Los casos de estafas en la compra de terrenos siguen saliendo a la luz.

El tema de las tomas, tan reñido y expuesto por la pandemia, dejó al descubierto la falta de políticas públicas en cuanto a viviendas, apuntando a mujeres solas con hijos a cargo, personas sin hijos, discapacitados y personas mayores que no cuentan con el apoyo del estado para resolver su situación.  

Contrario a esto es el tema de la estafa en la compra de terrenos. En el recuerdo tenemos barrios como Parque La Vega y El Aybal, que con cooperativas corruptas consiguieron estafar a un grupo importante de salteños. 

En la actualidad también pasa, pero en otras zonas… 

Micaela compró un terreno en Barrio Las Colinas, ubicado en Zona Este de Capital, pegado al Barrio Autodrómo. La persona que le vendió el terreno es Verónica Saravia, una abogada, residente en Rosario de Lerma. Varias familias hicieron lo propio en el lugar.  

Saravia habría heredado estas tierras de su padre, Freddy Saravia, hace 20 años. Un tiempo después habría contraído una deuda importante con un prestamista de apellido Brandán, el que al no haber podido cobrarle, se quedó con la propiedad de varias de esas hectáreas.  

Saravia perdió todos sus derechos allí. A pesar de ello, en los últimos 10 años, se dedicó a vender esos mismos terrenos. Utilizó a terceros que mostraban y ofrecían los terrenos, hasta llegar a la concreción de la venta.  

La primera que cumplió esta función fue Clara Inés Romero, quien fuera condenada a 4 años de prisión por ser, penalmente responsable de 27 estafas. La reemplazaron Gladys Fontana y Gloria Barreda, que aún siguen con esta tarea.  

Saravia no sólo habría dejado de ser la titular registral de estos terrenos, sino que también habría perdido su matrícula de abogada. 

Brandán, transfirió esas tierras a un Fideicomiso denominado “Proyecto de Urbanización Balcones de La Candelaria”, que actualmente administra Ángel Sarmiento, ex funcionario de Tierra y Hábitat de la gestión de Juan Manuel Urtubey. 

Hace cosa de dos semanas se incendió la casa de Jorge. Los vecinos dicen que habría sido provocado y apuntan a quien estaría revendiendo los terrenos, ya que necesita que las familias que allí habitan dejen sus domicilios y se vayan. La denuncia del hecho fue radicada en la comisaría de Barrio Autódromo. 
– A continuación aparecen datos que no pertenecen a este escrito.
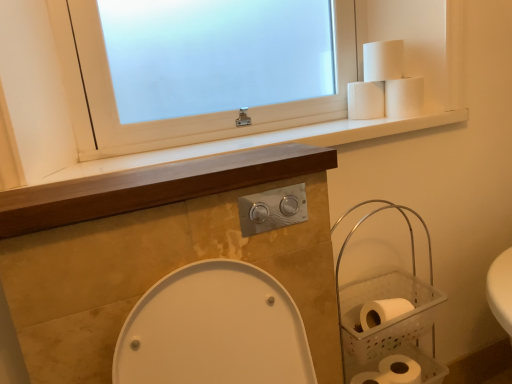 Question: From the image's perspective, does white matte toilet paper at upper right, the 2th toilet paper from the top, appear lower than white frosted glass window at upper center?

Choices:
 (A) yes
 (B) no

Answer: (A)

Question: Is white matte toilet paper at upper right, the 2th toilet paper from the top, taller than white frosted glass window at upper center?

Choices:
 (A) yes
 (B) no

Answer: (B)

Question: Is white matte toilet paper at upper right, the 2th toilet paper from the top, next to white frosted glass window at upper center?

Choices:
 (A) yes
 (B) no

Answer: (B)

Question: Does white matte toilet paper at upper right, the 2th toilet paper from the top, turn towards white frosted glass window at upper center?

Choices:
 (A) yes
 (B) no

Answer: (B)

Question: Does white matte toilet paper at upper right, which is the third toilet paper from bottom to top, appear on the right side of white frosted glass window at upper center?

Choices:
 (A) no
 (B) yes

Answer: (B)

Question: Looking at the image, does clear plastic basket at right seem bigger or smaller compared to wooden at center?

Choices:
 (A) big
 (B) small

Answer: (A)

Question: In the image, is clear plastic basket at right positioned in front of or behind wooden at center?

Choices:
 (A) behind
 (B) front

Answer: (A)

Question: From a real-world perspective, is clear plastic basket at right above or below wooden at center?

Choices:
 (A) below
 (B) above

Answer: (A)

Question: Which is correct: clear plastic basket at right is inside wooden at center, or outside of it?

Choices:
 (A) inside
 (B) outside

Answer: (B)

Question: In the image, is white matte toilet paper at lower right, the 1th toilet paper in the bottom-to-top sequence, positioned in front of or behind white matte toilet paper at upper right, the 2th toilet paper positioned from the bottom?

Choices:
 (A) front
 (B) behind

Answer: (A)

Question: Based on their sizes in the image, would you say white matte toilet paper at lower right, the 4th toilet paper positioned from the top, is bigger or smaller than white matte toilet paper at upper right, the 2th toilet paper positioned from the bottom?

Choices:
 (A) small
 (B) big

Answer: (A)

Question: Is point (402, 370) closer or farther from the camera than point (404, 100)?

Choices:
 (A) farther
 (B) closer

Answer: (B)

Question: Is white matte toilet paper at lower right, the 1th toilet paper in the bottom-to-top sequence, inside the boundaries of white matte toilet paper at upper right, which is the third toilet paper in top-to-bottom order, or outside?

Choices:
 (A) outside
 (B) inside

Answer: (A)

Question: Based on their sizes in the image, would you say white matte toilet paper at lower right, the 1th toilet paper in the bottom-to-top sequence, is bigger or smaller than clear plastic basket at right?

Choices:
 (A) big
 (B) small

Answer: (B)

Question: From the image's perspective, is white matte toilet paper at lower right, the 4th toilet paper positioned from the top, located above or below clear plastic basket at right?

Choices:
 (A) below
 (B) above

Answer: (A)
Son 40 las denuncias recibidas en Fiscalía de estado, por parte de vecinos que no sólo denuncian la estafa en la compra de sus terrenos sino también la violación de sus domicilios con amenazas y amedrentamiento, hasta con armas de fuego, por parte de personas presuntamente pagadas por Saravia para ahuyentar a los vecinos.  

Cuentan los vecinos que, es habitual ver a Saravia en inmediaciones del Barrio Las Colinas con un grupo de gente armada, con palos y machetes, amedrentando a vecinos, que viven atemorizados.  

En Barrio Las Colinas viven de manera precaria e irregular más de 350 familias hace más de 20 años. La falta de regulación dominial, la inseguridad y falta de servicios son moneda corriente en la zona y empañan la concreción del sueño del terreno propio de sus habitantes. 

“Hasta hace poco –cuenta una vecina- el Intendente (ahora Gobernador) guitarreaba con los vecinos y varios concejales recorrían el barrio”. Hoy, que realmente necesitan ayuda pero nadie los visita.